[RECORDS FOR THE TASK — start]

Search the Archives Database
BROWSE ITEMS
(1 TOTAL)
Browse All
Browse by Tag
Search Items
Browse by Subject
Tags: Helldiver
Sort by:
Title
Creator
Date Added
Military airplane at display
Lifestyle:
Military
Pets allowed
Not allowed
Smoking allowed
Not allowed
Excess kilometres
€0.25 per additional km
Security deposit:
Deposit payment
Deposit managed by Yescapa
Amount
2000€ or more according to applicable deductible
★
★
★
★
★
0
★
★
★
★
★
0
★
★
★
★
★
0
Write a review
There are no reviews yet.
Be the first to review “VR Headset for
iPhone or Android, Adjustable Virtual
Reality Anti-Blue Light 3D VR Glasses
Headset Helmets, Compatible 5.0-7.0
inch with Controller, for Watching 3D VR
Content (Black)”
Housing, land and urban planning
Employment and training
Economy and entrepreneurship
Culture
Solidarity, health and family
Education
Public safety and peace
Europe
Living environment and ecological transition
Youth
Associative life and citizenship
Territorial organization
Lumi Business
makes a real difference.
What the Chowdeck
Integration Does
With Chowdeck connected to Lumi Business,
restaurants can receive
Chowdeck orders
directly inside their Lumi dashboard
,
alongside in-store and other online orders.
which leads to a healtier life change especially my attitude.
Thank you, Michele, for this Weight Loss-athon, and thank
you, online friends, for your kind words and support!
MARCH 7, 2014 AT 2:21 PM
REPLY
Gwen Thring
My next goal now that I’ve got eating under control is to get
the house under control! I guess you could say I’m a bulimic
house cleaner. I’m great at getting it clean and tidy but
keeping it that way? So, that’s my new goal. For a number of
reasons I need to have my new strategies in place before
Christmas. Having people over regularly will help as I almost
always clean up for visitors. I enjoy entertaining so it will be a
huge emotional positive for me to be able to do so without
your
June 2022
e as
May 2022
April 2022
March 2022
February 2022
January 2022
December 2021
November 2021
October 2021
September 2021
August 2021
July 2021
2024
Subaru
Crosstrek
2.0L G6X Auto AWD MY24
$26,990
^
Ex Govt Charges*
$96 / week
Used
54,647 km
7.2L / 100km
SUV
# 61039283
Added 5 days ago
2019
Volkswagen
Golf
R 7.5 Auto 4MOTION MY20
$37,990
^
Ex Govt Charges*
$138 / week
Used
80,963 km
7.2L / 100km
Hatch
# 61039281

[RECORDS FOR THE TASK — finish]

§ WORK REQUEST: From the line that contains "January 2022" down to the last line above, print each line exactly as it appears.

§ RESULT OF THIS TASK:
January 2022
December 2021
November 2021
October 2021
September 2021
August 2021
July 2021
2024
Subaru
Crosstrek
2.0L G6X Auto AWD MY24
$26,990
^
Ex Govt Charges*
$96 / week
Used
54,647 km
7.2L / 100km
SUV
# 61039283
Added 5 days ago
2019
Volkswagen
Golf
R 7.5 Auto 4MOTION MY20
$37,990
^
Ex Govt Charges*
$138 / week
Used
80,963 km
7.2L / 100km
Hatch
# 61039281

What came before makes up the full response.